Dirigentes das estaduais dizem que a medida é necessária para manter talentos acadêmico; hoje, limite é de R$ 20,6 mil

Victor Vieira, O Estado de S. Paulo

13 Setembro 2014 | 03h00

SÃO PAULO - Apesar do alto comprometimento das receitas das universidades com salários, os reitores das estaduais paulistas - USP, Unesp e Unicamp - pediram, em ofício encaminhado ao governo do Estado, o aumento do teto remuneratório nas instituições.
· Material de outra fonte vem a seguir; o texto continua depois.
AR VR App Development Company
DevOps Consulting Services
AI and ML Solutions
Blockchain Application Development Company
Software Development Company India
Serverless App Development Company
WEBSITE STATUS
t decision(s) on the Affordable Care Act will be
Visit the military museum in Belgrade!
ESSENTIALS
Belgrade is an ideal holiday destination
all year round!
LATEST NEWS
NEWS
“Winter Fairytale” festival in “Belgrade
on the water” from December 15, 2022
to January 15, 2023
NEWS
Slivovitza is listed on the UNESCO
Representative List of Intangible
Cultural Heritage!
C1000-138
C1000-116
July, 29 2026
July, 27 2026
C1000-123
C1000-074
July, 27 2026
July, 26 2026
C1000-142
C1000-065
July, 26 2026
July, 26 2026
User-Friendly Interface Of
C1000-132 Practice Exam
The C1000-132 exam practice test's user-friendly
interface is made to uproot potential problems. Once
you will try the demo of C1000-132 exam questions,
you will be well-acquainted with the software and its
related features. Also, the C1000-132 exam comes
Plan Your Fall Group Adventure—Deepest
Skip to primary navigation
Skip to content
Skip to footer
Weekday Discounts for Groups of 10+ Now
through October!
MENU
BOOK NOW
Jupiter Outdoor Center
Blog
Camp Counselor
O argumento dos dirigentes é de que essa medida garantiria a atratividade e a permanência de talentos acadêmicos no ensino superior estadual. 
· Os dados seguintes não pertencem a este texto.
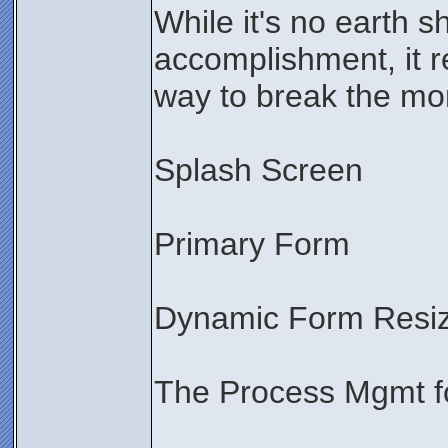
While it's no earth s
accomplishment, it re
way to break the mo
Splash Screen
Primary Form
Dynamic Form Resiz
The Process Mgmt 
________________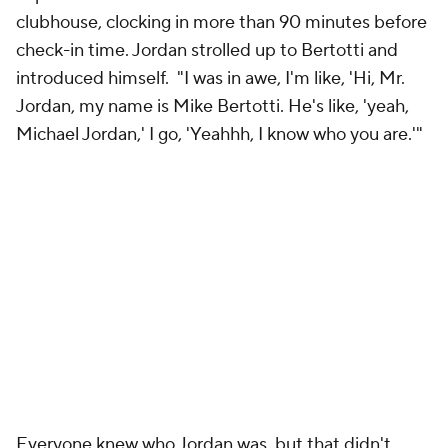
clubhouse, clocking in more than 90 minutes before
check-in time. Jordan strolled up to Bertotti and
introduced himself. "I was in awe, I'm like, 'Hi, Mr.
Jordan, my name is Mike Bertotti. He's like, 'yeah,
Michael Jordan,' I go,
'Yeahhh
, I know who you are.'"
Everyone knew who Jordan was, but that didn't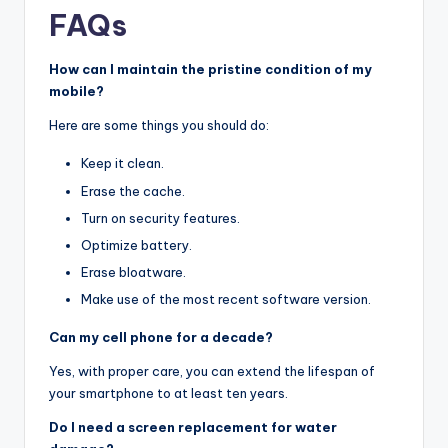
FAQs
How can I maintain the pristine condition of my
mobile?
Here are some things you should do:
Keep it clean.
Erase the cache.
Turn on security features.
Optimize battery.
Erase bloatware.
Make use of the most recent software version.
Can my cell phone for a decade?
Yes, with proper care, you can extend the lifespan of
your smartphone to at least ten years.
Do I need a screen replacement for water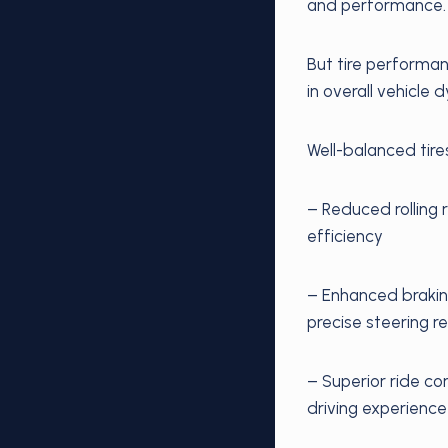
and performance.
But tire performan
in overall vehicle 
Well-balanced tire
– Reduced rolling 
efficiency
– Enhanced braking
precise steering 
– Superior ride co
driving experience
De acordo com a Constituição paulista, o teto é o rendimento do governador Geraldo Alckmin (PSDB), hoje em R$ 20.662. O conselho de reitores pede que o limite de remuneração seja 90,25% do salário de um ministro do Supremo Tribunal Federal, o que corresponde atualmente a R$ 26.533. Para o ano que vem, a Corte ainda reivindica aumento de 22% nos vencimentos dos ministros. 

A requisição atende a uma demanda antiga dos professores das estaduais paulistas, que ganham menos do que os docentes das universidades federais. Segundo o documento, “torna-se necessário direcionar nossos esforços no sentido de incentivar a atratividade, a permanência e a dedicação exclusiva”. 

Os reitores pedem mudança na Constituição que permita o novo teto para os Executivos estadual e municipal, o que teria impacto nos cofres paulistas. Nos protestos durante a greve, líderes dos funcionários e dos estudantes foram críticos aos salários pagos a dirigentes. 

Fiscalização. Neste ano, o Tribunal de Contas do Estado já rejeitou contas de USP, Unicamp e Unesp pelo pagamento de supersalários. A defesa das universidades é de que os servidores citados pela Corte acumulavam cargos de gestão, o que elevaria os rendimentos. 

A diminuição da massa salarial é o principal desafio das universidades estaduais. As três gastam praticamente todas as receitas com a folha de pagamento, o que levou os reitores a proporem reajuste zero para docentes e funcionários em 2014. A situação mais crítica é a da USP, que gasta 105% do que recebe com remunerações.